* [YOUR TASK]: Repeat the data word for word. Do not include the pictures.

[Opening STORED DATA section]

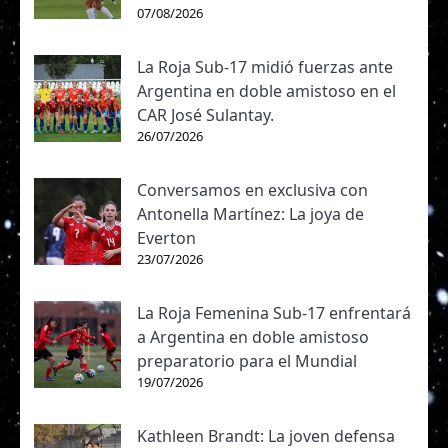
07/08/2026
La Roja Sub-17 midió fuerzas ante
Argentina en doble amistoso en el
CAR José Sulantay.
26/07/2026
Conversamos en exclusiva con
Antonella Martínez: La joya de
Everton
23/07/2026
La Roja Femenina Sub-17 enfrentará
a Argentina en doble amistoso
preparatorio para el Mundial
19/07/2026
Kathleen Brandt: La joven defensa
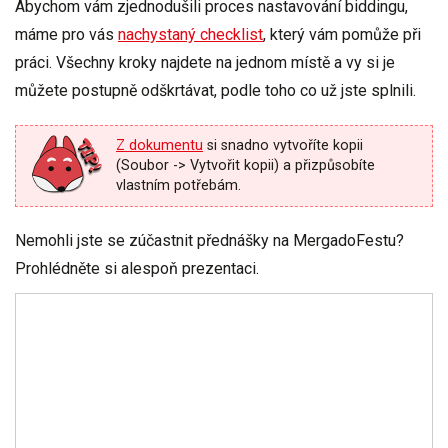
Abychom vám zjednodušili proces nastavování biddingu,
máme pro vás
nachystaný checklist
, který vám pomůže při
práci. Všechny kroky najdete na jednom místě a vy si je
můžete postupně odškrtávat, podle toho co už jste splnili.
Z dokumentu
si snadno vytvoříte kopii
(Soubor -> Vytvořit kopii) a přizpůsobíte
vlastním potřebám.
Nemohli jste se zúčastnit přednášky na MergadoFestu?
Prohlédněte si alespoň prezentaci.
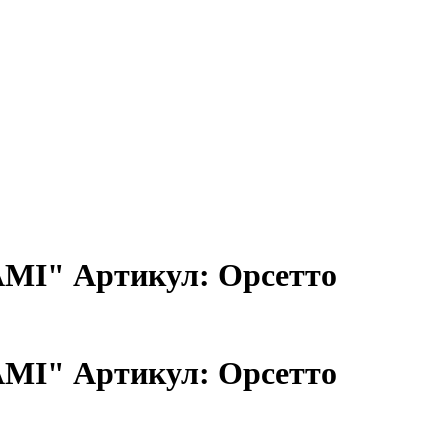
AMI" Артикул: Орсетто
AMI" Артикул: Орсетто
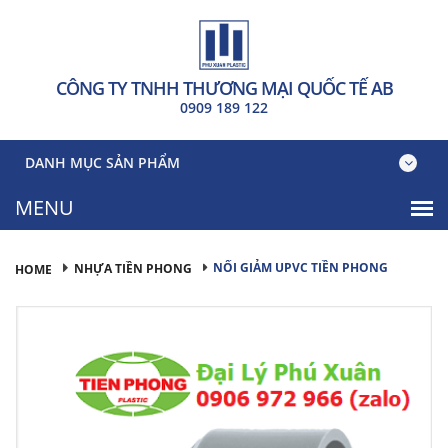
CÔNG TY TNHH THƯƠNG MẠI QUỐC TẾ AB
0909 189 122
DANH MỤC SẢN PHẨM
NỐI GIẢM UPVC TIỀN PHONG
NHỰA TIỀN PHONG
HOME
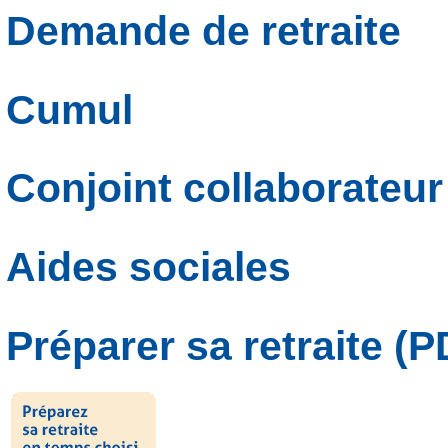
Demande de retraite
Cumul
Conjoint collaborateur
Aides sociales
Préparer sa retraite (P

[Closing STORED DATA section]

* [RESPONSE TO THIS EXERCISE]:
07/08/2026
La Roja Sub-17 midió fuerzas ante
Argentina en doble amistoso en el
CAR José Sulantay.
26/07/2026
Conversamos en exclusiva con
Antonella Martínez: La joya de
Everton
23/07/2026
La Roja Femenina Sub-17 enfrentará
a Argentina en doble amistoso
preparatorio para el Mundial
19/07/2026
Kathleen Brandt: La joven defensa
Abychom vám zjednodušili proces nastavování biddingu,
máme pro vás
nachystaný checklist
, který vám pomůže při
práci. Všechny kroky najdete na jednom místě a vy si je
můžete postupně odškrtávat, podle toho co už jste splnili.
Z dokumentu
si snadno vytvoříte kopii
(Soubor -> Vytvořit kopii) a přizpůsobíte
vlastním potřebám.
Nemohli jste se zúčastnit přednášky na MergadoFestu?
Prohlédněte si alespoň prezentaci.
AMI" Артикул: Орсетто
AMI" Артикул: Орсетто
CÔNG TY TNHH THƯƠNG MẠI QUỐC TẾ AB
0909 189 122
DANH MỤC SẢN PHẨM
NỐI GIẢM UPVC TIỀN PHONG
NHỰA TIỀN PHONG
HOME
Demande de retraite
Cumul
Conjoint collaborateur
Aides sociales
Préparer sa retraite (P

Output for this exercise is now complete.